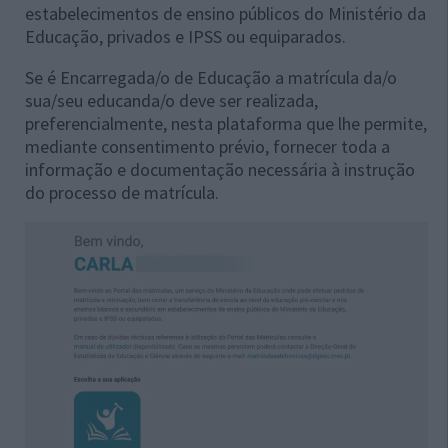
estabelecimentos de ensino públicos do Ministério da
Educação, privados e IPSS ou equiparados.
Se é Encarregada/o de Educação a matrícula da/o
sua/seu educanda/o deve ser realizada,
preferencialmente, nesta plataforma que lhe permite,
mediante consentimento prévio, fornecer toda a
informação e documentação necessária à instrução
do processo de matrícula.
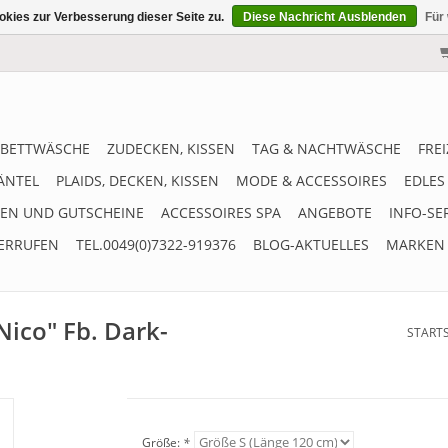
kies zur Verbesserung dieser Seite zu.
Diese Nachricht Ausblenden
Für
BETTWÄSCHE
ZUDECKEN, KISSEN
TAG & NACHTWÄSCHE
FRE
ÄNTEL
PLAIDS, DECKEN, KISSEN
MODE & ACCESSOIRES
EDLES
EN UND GUTSCHEINE
ACCESSOIRES SPA
ANGEBOTE
INFO-SE
ERRUFEN
TEL.0049(0)7322-919376
BLOG-AKTUELLES
MARKEN
ico" Fb. Dark-
STARTS
Größe:
*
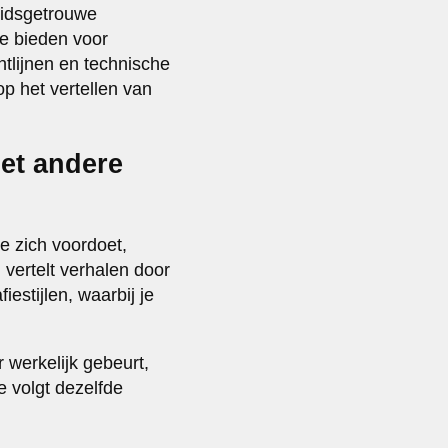
eidsgetrouwe
le bieden voor
chtlijnen en technische
op het vertellen van
et andere
e zich voordoet,
vertelt verhalen door
estijlen, waarbij je
r werkelijk gebeurt,
e volgt dezelfde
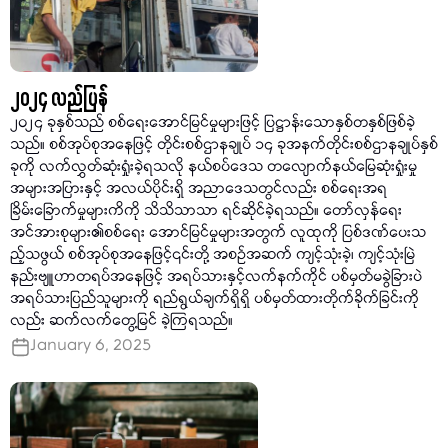
၂၀၂၄ လည်ပြန်
၂၀၂၄ ခုနှစ်သည် စစ်ရေးအောင်မြင်မှုများဖြင့် ပြဋ္ဌာန်းသောနှစ်တနှစ်ဖြစ်ခဲ့
သည်။ စစ်အုပ်စုအနေဖြင့် တိုင်းစစ်ဌာနချုပ် ၁၄ ခုအနက်တိုင်းစစ်ဌာနချုပ်နှစ်
ခုကို လက်လွှတ်ဆုံးရှုံးခဲ့ရသလို နယ်စပ်ဒေသ တလျောက်နယ်မြေဆုံးရှုံးမှု
အများအပြားနှင့် အလယ်ပိုင်းရှိ အညာဒေသတွင်လည်း စစ်ရေးအရ
ခြိမ်းခြောက်မှုများကိကို သိသိသာသာ ရင်ဆိုင်ခဲ့ရသည်။ တော်လှန်ရေး
အင်အားစုများ၏စစ်ရေး အောင်မြင်မှုများအတွက် လူထုကို ပြစ်ဒဏ်ပေးသ
ည့်သဖွယ် စစ်အုပ်စုအနေဖြင့်၎င်းတို့ အစဉ်အဆက် ကျင့်သုံးခဲ့၊ ကျင့်သုံးမြဲ
နည်းဗျူဟာတရပ်အနေဖြင့် အရပ်သားနှင့်လက်နက်ကိုင် ပစ်မှတ်မခွဲခြားပဲ
အရပ်သားပြည်သူများကို ရည်ရွယ်ချက်ရှိရှိ ပစ်မှတ်ထားတိုက်ခိုက်ခြင်းကို
လည်း ဆက်လက်တွေ့မြင် ခဲ့ကြရသည်။
January 6, 2025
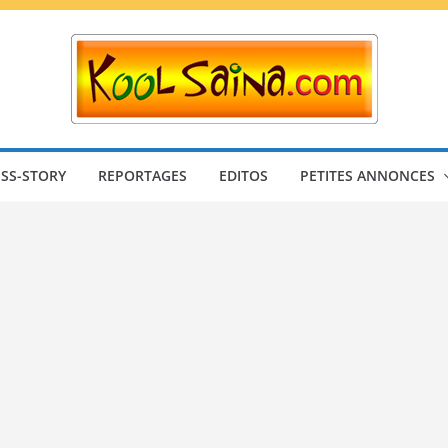
SS-STORY
REPORTAGES
EDITOS
PETITES ANNONCES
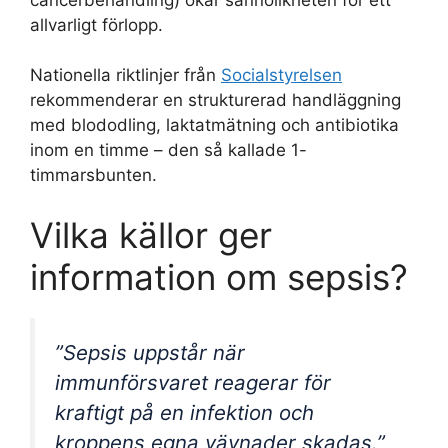
allvarligt förlopp.
Nationella riktlinjer från
Socialstyrelsen
rekommenderar en strukturerad handläggning
med blododling, laktatmätning och antibiotika
inom en timme – den så kallade 1-
timmarsbunten.
Vilka källor ger
information om sepsis?
”Sepsis uppstår när
immunförsvaret reagerar för
kraftigt på en infektion och
kroppens egna vävnader skadas.”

────────────────

**What needs to be done:**
Give again exactly the lines running from the beginning of the material above through the line that contains "၂၀၂၄ ခုနှစ်သည် စစ်ရေးအောင်မြင်မှုများဖြင့်", and leave out every picture.

**Expected answer:**
estabelecimentos de ensino públicos do Ministério da
Educação, privados e IPSS ou equiparados.
Se é Encarregada/o de Educação a matrícula da/o
sua/seu educanda/o deve ser realizada,
preferencialmente, nesta plataforma que lhe permite,
mediante consentimento prévio, fornecer toda a
informação e documentação necessária à instrução
do processo de matrícula.
kies zur Verbesserung dieser Seite zu.
Diese Nachricht Ausblenden
Für
BETTWÄSCHE
ZUDECKEN, KISSEN
TAG & NACHTWÄSCHE
FRE
ÄNTEL
PLAIDS, DECKEN, KISSEN
MODE & ACCESSOIRES
EDLES
EN UND GUTSCHEINE
ACCESSOIRES SPA
ANGEBOTE
INFO-SE
ERRUFEN
TEL.0049(0)7322-919376
BLOG-AKTUELLES
MARKEN
ico" Fb. Dark-
STARTS
Größe:
*
eidsgetrouwe
le bieden voor
chtlijnen en technische
op het vertellen van
et andere
e zich voordoet,
vertelt verhalen door
estijlen, waarbij je
r werkelijk gebeurt,
e volgt dezelfde
၂၀၂၄ လည်ပြန်
၂၀၂၄ ခုနှစ်သည် စစ်ရေးအောင်မြင်မှုများဖြင့် ပြဋ္ဌာန်းသောနှစ်တနှစ်ဖြစ်ခဲ့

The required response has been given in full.